Berlin had hoped to make the country both energy independent and a leader in the fight against climate change. Yet despite far-reaching efforts to make use of more renewable energy, figures published by the Federal Environment Agency showed that, compared to 2017, carbon emission levels only fell by 4.5 percent in 2018, following a period of stagnation between 2014 and 2017. A draft report released by the government in June also admitted the country was set to miss its 2020 emission target by 8 percent.

The problem is that Germany has not been able to generate enough renewable energy to sustain itself. This is because Berlin has not properly planned for its energy needs during the transition period to full renewable energy, especially since the government decided to shut down all nuclear reactors by 2022. Germany today relies heavily on coal for its energy needs – a reliance with an environmental cost deemed unacceptable amid growing climate concerns, although there are plans to get rid of coal power plants by 2038. The solution to bridging the gap between fossil fuels and low-carbon energy bespeaks Berlin’s climate hypocrisy: natural gas from Russia.

The Nord Stream 2 fallacy

As coal and nuclear power use will eventually decline, the reliance on natural gas will rise. Though natural gas is considered to be a better option than coal, it remains a fossil fuel with problems of its own. The drilling and extraction of natural gas from wells and its transportation in pipelines result in significant methane leakage. An estimated 1 to 9 percent of all-natural gas produced escapes into the atmosphere, which is enough to erode the benefits of replacing coal with natural gas. Further, methane is known for trapping more heat than carbon dioxide. Significant increase of methane in the atmosphere can trigger global temperatures to rise beyond 2 percent, to the dismay of many environmentalists.

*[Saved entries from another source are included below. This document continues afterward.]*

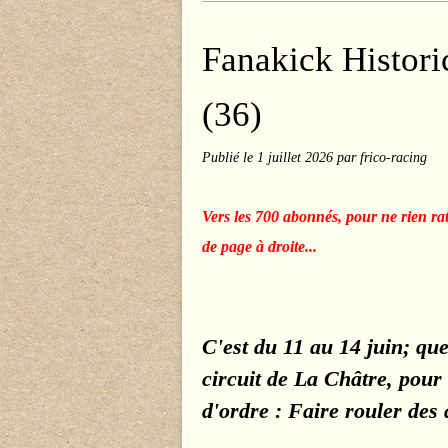
Fanakick Histori
(36)
Publié le
1 juillet 2026
par frico-racing
Vers les 700 abonnés, pour ne rien ra
de page à droite...
C'est du 11 au 14 juin; que
circuit de La Châtre, pour
d'ordre : Faire rouler des 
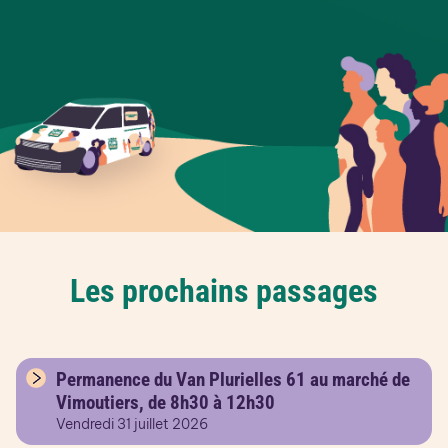
Les prochains passages
Permanence du Van Plurielles 61 au marché de
Vimoutiers, de 8h30 à 12h30
Vendredi 31 juillet 2026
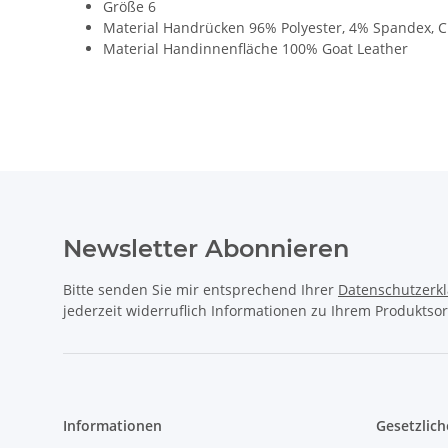
Größe 6
Material Handrücken 96% Polyester, 4% Spandex, Cu
Material Handinnenfläche 100% Goat Leather
Newsletter Abonnieren
Bitte senden Sie mir entsprechend Ihrer
Datenschutzerk
jederzeit widerruflich Informationen zu Ihrem Produktsor
Informationen
Gesetzlich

No wonder that Nord Stream 2 has been the subject of heavy criticism by several environmentalist groups. NABU, a Berlin-based environmental NGO, has raised alarms over the ecological harm caused by the pipeline to the coastal areas in Germany. In September 2018, environmental group Client Earth had also filed a complaint with a court in Sweden to block the construction of the pipeline through Swedish waters. The NGO claimed that the work of the pipeline involved detonating World War II-era bombs on the seafloor along the project’s 510-kilometre route, causing harm to marine life.

On top of that, the Russian energy giant Gazprom’s own record with carbon emissions is far from exemplary. According to the Carbon Majors Database, Gazprom – the owner of the Nord Stream 2 project and supported by a consortium of European companies, including major German players like Uniper and Wintershall – is among the leading government-owned entities responsible for GHG emissions. Russia for that matter has remained a champion of wasteful oil and gas flaring, more so than any other country.

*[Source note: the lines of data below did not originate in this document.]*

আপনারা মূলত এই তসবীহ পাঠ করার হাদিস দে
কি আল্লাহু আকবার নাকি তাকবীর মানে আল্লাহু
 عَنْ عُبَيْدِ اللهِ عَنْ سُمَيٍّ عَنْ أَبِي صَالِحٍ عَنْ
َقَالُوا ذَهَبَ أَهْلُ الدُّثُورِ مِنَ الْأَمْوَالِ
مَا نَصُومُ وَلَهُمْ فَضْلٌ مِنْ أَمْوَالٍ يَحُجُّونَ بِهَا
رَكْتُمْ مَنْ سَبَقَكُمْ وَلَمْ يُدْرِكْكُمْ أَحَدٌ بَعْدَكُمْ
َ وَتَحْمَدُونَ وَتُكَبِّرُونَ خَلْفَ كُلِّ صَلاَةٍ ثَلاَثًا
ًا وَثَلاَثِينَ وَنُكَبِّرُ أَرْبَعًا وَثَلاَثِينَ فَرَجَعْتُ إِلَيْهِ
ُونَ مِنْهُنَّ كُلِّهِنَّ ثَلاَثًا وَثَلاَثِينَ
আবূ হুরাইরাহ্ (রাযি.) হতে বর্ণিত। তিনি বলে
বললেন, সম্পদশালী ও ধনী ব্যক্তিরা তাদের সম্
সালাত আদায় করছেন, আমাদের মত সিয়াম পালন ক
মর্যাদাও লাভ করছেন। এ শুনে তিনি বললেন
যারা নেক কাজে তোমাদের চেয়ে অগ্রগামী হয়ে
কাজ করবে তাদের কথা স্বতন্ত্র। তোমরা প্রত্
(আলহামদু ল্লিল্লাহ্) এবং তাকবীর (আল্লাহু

For Germany, however, the problem with natural gas and Nord Stream 2 doesn’t simply end with environmental concerns. The Nord Stream 2 pipeline has also become a symbol of political tensions within Germany’s EU and non-EU partners. The project will enable Russia to deliver gas directly to Germany, bypassing the existing pipelines running through Ukraine. In other words, Nord Stream 2 concentrates the EU’s gas supply via Russia, while handing Moscow the opportunity to deliver gas to European customers without having to pay transit fees to Ukraine – and opening the EU up for blackmailing from Moscow.

The pipeline has consequently come under severe criticism from the European Commission, the United States and countries like Poland for making Europe more vulnerable to Russian pressure. Yet these concerns seems to matter little to Germany, with Merkel having reiterated her full support for the project and her government even pressuring other EU countries to “block an EU proposal to regulate Nord Stream 2” – a move that almost caused the fracturing of relations with Paris.

The German double standard

Merkel barely avoided an open falling out. However, this doesn’t mean she has learned her lesson. Given the enthusiasm for Nord Stream 2 in the government, one that considers natural gas a compromise on the way to a low carbon economy, little can be expected to change.

It is highly ironic that the same country whose politicians preach the loudest about climate change have shown little teeth in countering a project that will, in fact, cement the use of fossil fuel for years to come. Rather than focusing on socially divisive proposals like meat and kerosene taxes, the larger failings of Energiewende need to be earnestly examined, not only for Germany’s but also the EU’s sake.